ASPEK LABORATORIUM DARI POLISITEMIA PRIMER (PV)
LABORATORY ASPECT OF PRIMARY POLYCYTHEMIA (PV)
DOI:
https://doi.org/10.21111/syifa.v1i02.16Keywords:
Polycythemia Vera, Erythropoietin (Epo) levels, JAK2 V617F mutationAbstract
Polycythemia or erythrocytosis is an increase in red blood cell mass. There
is an increase in the concentration of red blood cells and hemoglobin in
the blood. Primary polycythemias are caused by acquired or inherited
mutations that cause functional changes in hematopoietic stem cells or
erythroid progenitors resulting in accumulation of red blood cells.
Common primary polycythemias include: Polycythemia Vera (PV), which
is a clonal disorder. The assessment steps for polycythemia require the
patient's clinical history and complete blood count (CBC) results,
Erythropoietin (Epo) levels to determine the cause of erythrocytosis, and
molecular analysis of JAK2 mutations to evaluate Polycythemia vera.

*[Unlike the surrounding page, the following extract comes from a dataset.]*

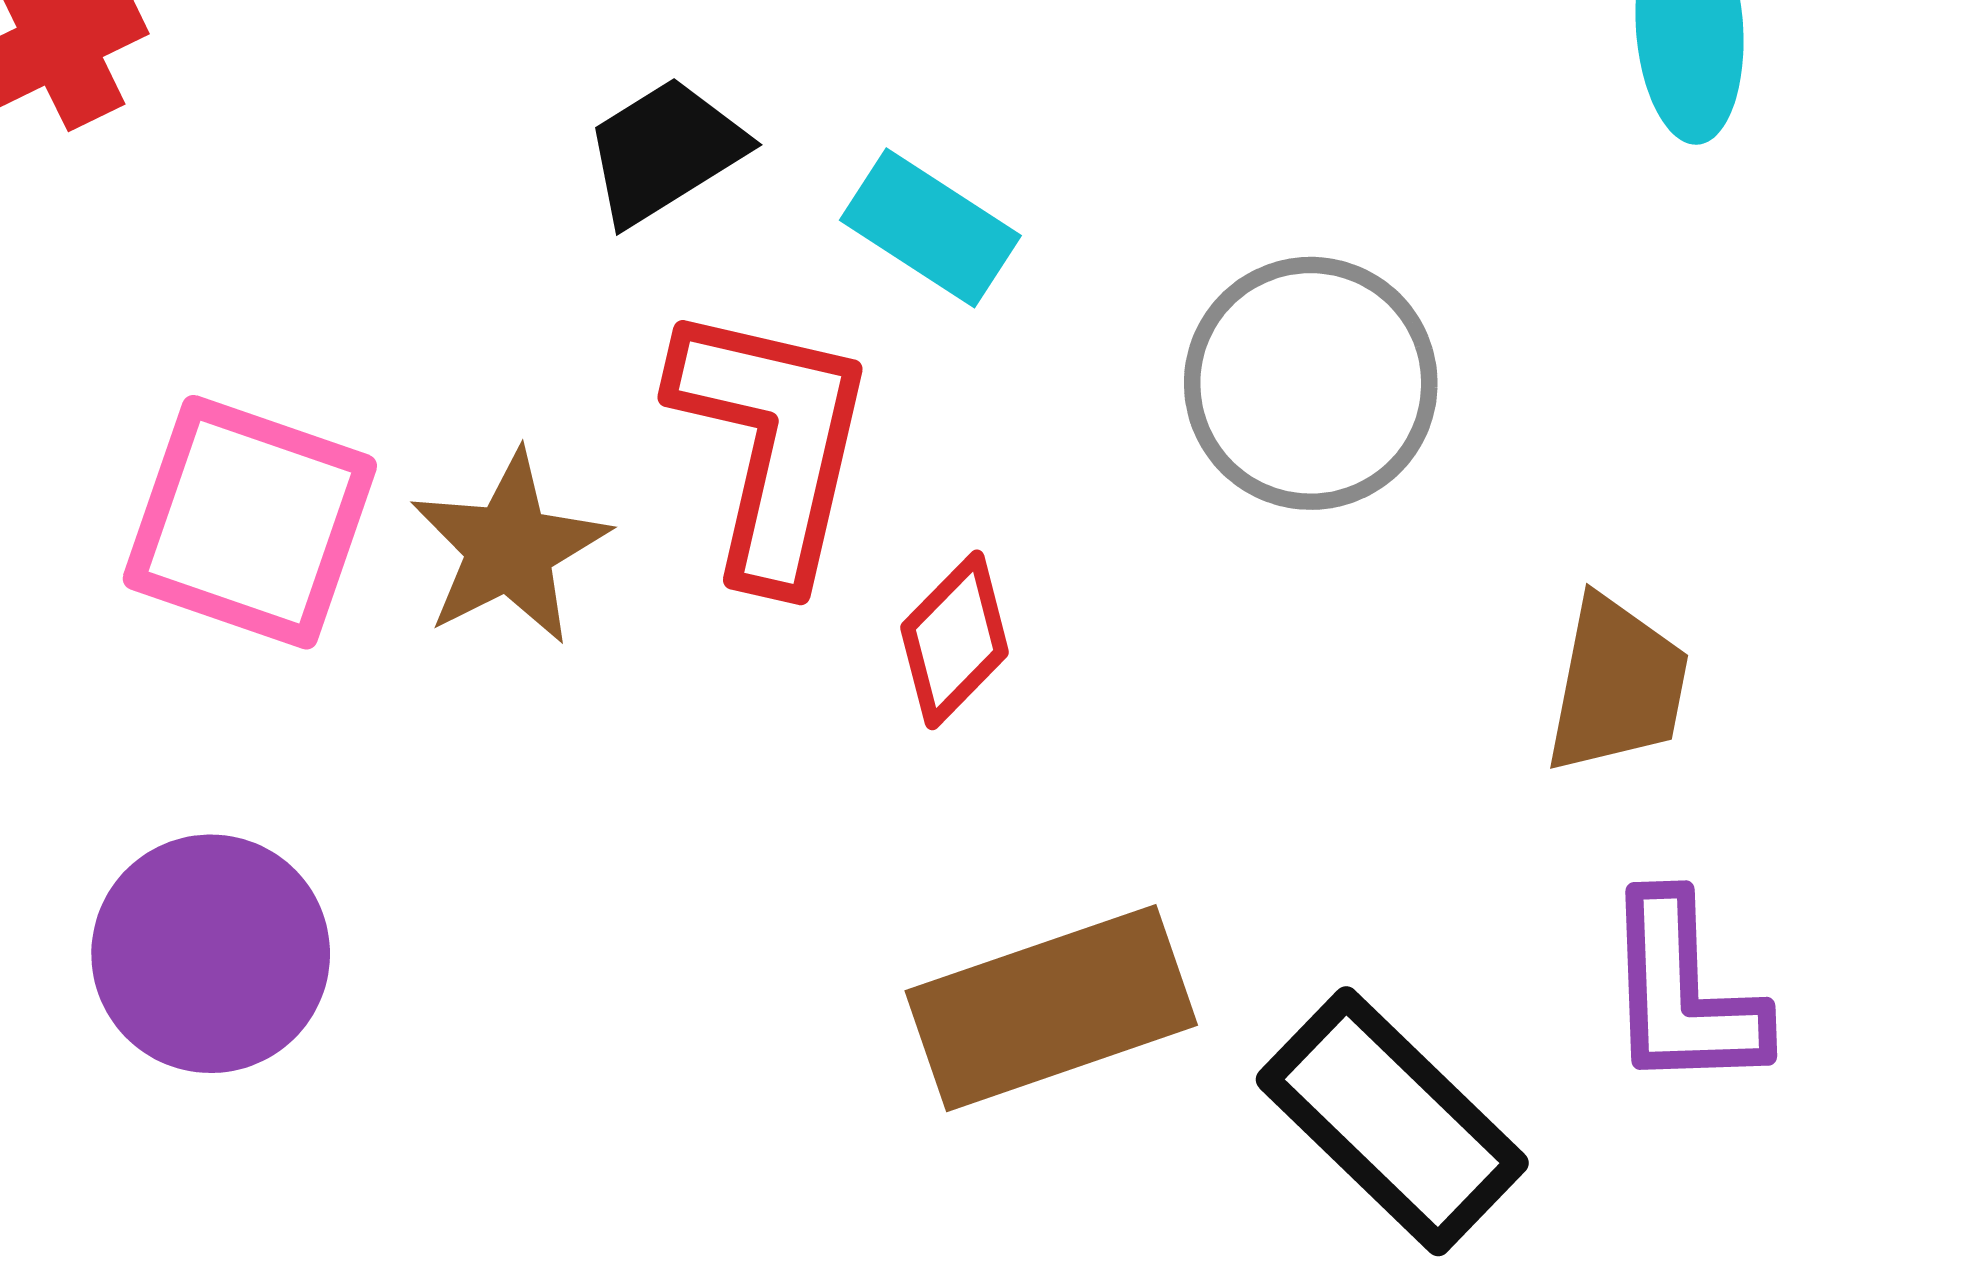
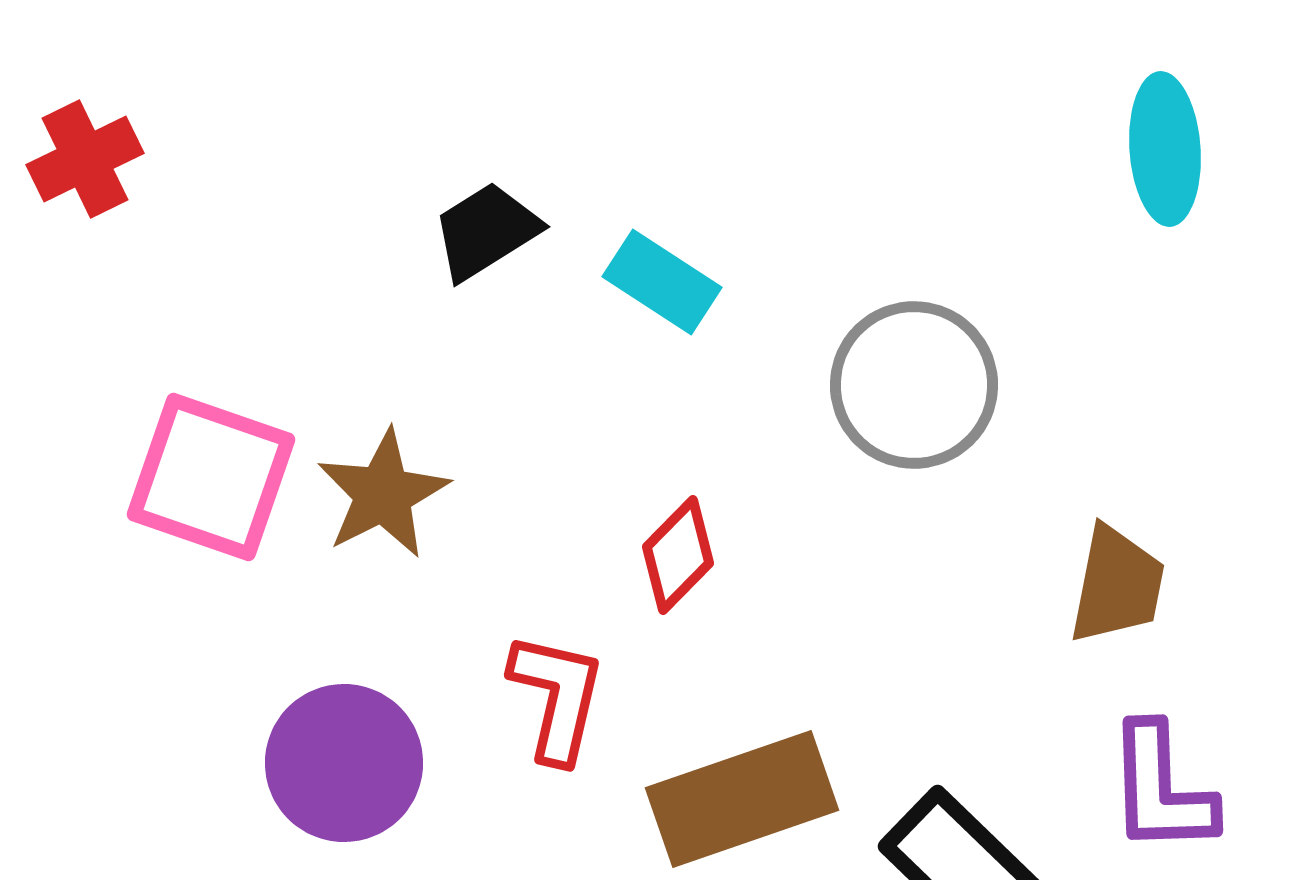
red L-shape: (772, 444) -> (557, 697), moved, size x0.7
purple circle: (211, 954) -> (344, 763), moved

Patients with clinical suspicion of congenital erythrocytosis need
mutational analysis as a confirmatory test. The development of molecular
tests for mutations associated with polycythemia can establish a clearer
classification and etiology. The JAK2 V617F mutation is most common in
PV (>95%) and is present in the majority of PMF and ET (50% to 60%).
Various methods have been advocated for the detection of JAK2 V617F,
including high-resolution PCR product melting curve analysis, Sanger
sequencing or pyrosequencing, and allele-specific PCR variants (eg,
amplification refractory mutation system [ARMS] and RQ-PCR). Of these,
the allele-specific PCR approach using DNA as a template reproducibly
achieves the highest analytical sensitivity.